Machine vs Free Weights

Welcome back REPers!! Coach Christmas here with my thoughts on machine vs free weights training equipment and what to use to see quality results!!

First it’s important to note that whether you use free weights or machine based training equipment, you, your athletes or students will always be ahead of the person who doesn’t train at all!! We know strength training has numerous benefits; stronger bones and muscles, significant reduction in sickness, maintenance of a healthy weight and overall improved quality of life!

That said, when training many people have a preference for training with free weights instead of machines. This is probably because the thought process is that machines are for gym newbies. And sure, there’s some truth to it. Most gym machines have easy to follow instructions and a diagram that new gym goers can easily follow. I would argue free weights and machine exercises are equally effective for increasing muscle mass and strength. Let’s look at the benefits of both:


  • Versatility: free weights provide students and athletes the opportunity to not only develop strength but depending on the exercise, improved balance.
  • Efficiency: exercises like squats and deadlifts recruit over 200 muscles. More muscle recruitment is generally required with free weight exercises. More recruitment = more calories burned.
  • Portability: as it says in the name, free weights can be moved in so many different ways. You can even take it a step further and use free weights in different locations (workout in a park or a track).

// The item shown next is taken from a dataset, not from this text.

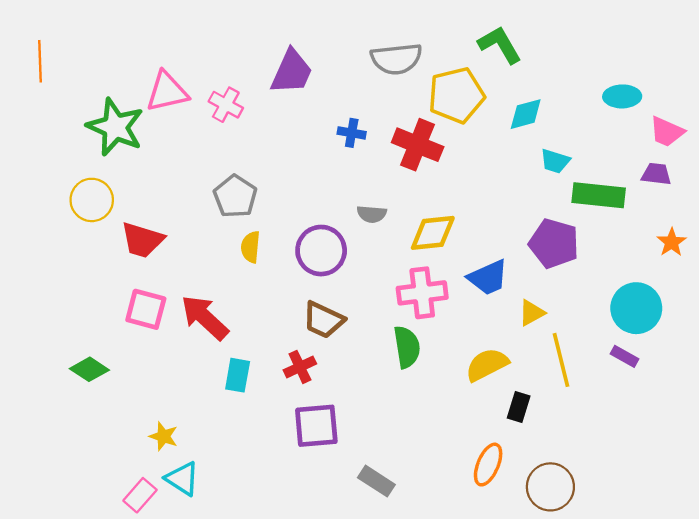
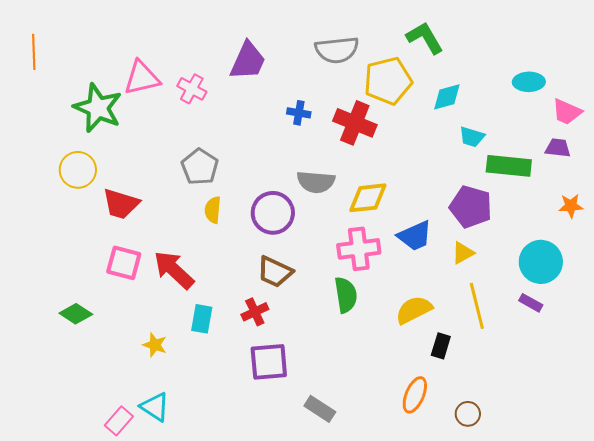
gray semicircle: (372, 214) -> (316, 182), size x1.5
orange star: (672, 242) -> (571, 206), turned 30
yellow triangle: (532, 313) -> (463, 253), moved
yellow star: (163, 436) -> (155, 345), moved
brown circle: (550, 487) -> (468, 414), size x0.6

  • Time efficient: machines require very little set up, providing students and athletes the opportunity to get right into their exercises.
  • Safety: as I mentioned before, most machines come with a diagram and instructions to help students and athletes understand how to operate it. This provides an additional level of safety for them.
  • Rehabilitation : many machines are a great regression for students and athletes dealing with injuries.

Free weights may feel more complex at first, due to an initial difficulty provided by relatively complex movements patterns.

With practice though- which serves to learn and preserve motor skills – free weight movements become “stable” too: keeping the weight in place becomes much easier, shout out to neural adaptations that maximize the efficiency of the movement, facilitating the recruitment of prime mover muscles.

Overall, it makes sense to keep exercises involving both complex (free weights) and less complex (machines) movement patterns as regular components of a routine, to maximize results.